- _Task item_
Work through the entries below and report how many lines include "личного". The number alone is the answer.
[Material provided Boundary: Start]
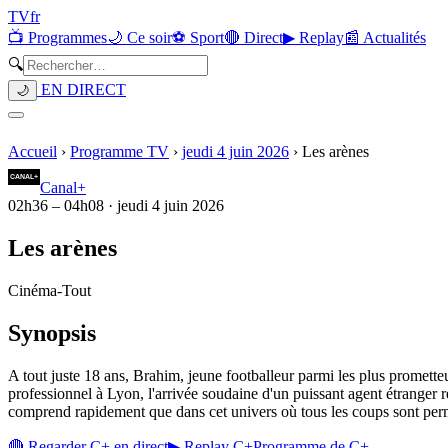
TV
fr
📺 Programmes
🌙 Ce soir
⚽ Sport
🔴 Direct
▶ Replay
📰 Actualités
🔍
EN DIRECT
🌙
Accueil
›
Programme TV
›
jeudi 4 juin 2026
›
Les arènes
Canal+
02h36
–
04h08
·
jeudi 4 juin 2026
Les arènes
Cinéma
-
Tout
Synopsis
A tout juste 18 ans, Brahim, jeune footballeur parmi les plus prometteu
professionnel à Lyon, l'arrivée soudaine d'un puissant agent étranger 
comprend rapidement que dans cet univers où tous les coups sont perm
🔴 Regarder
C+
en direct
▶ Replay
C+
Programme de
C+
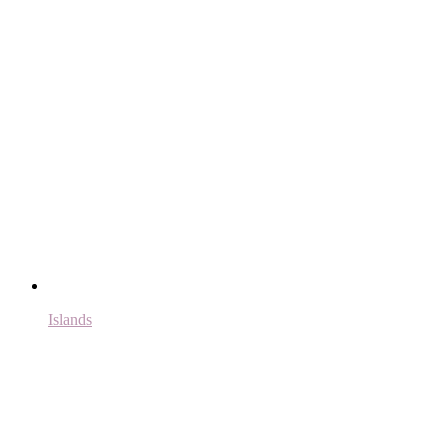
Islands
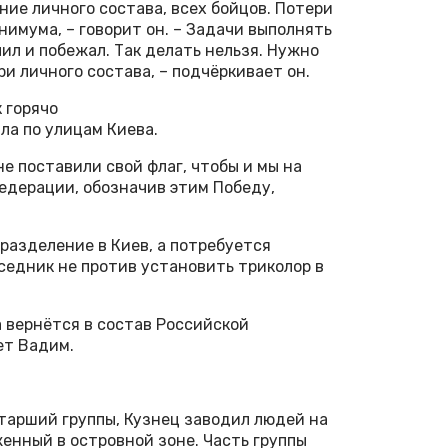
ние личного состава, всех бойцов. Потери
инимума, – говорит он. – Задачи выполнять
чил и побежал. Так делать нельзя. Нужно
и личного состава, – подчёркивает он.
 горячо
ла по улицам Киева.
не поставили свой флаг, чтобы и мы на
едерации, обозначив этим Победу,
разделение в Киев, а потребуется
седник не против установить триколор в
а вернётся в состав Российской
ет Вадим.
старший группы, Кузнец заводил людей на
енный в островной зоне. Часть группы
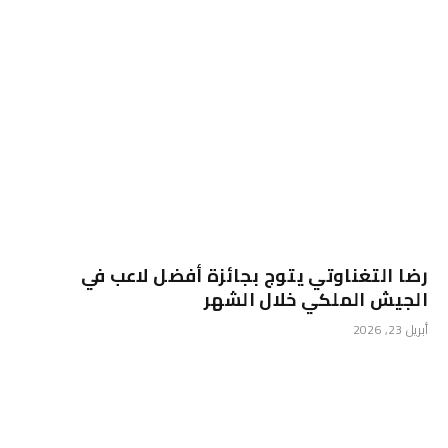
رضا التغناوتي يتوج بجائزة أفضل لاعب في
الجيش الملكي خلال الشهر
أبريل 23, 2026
[Material provided Boundary: End]
- _Reply_
2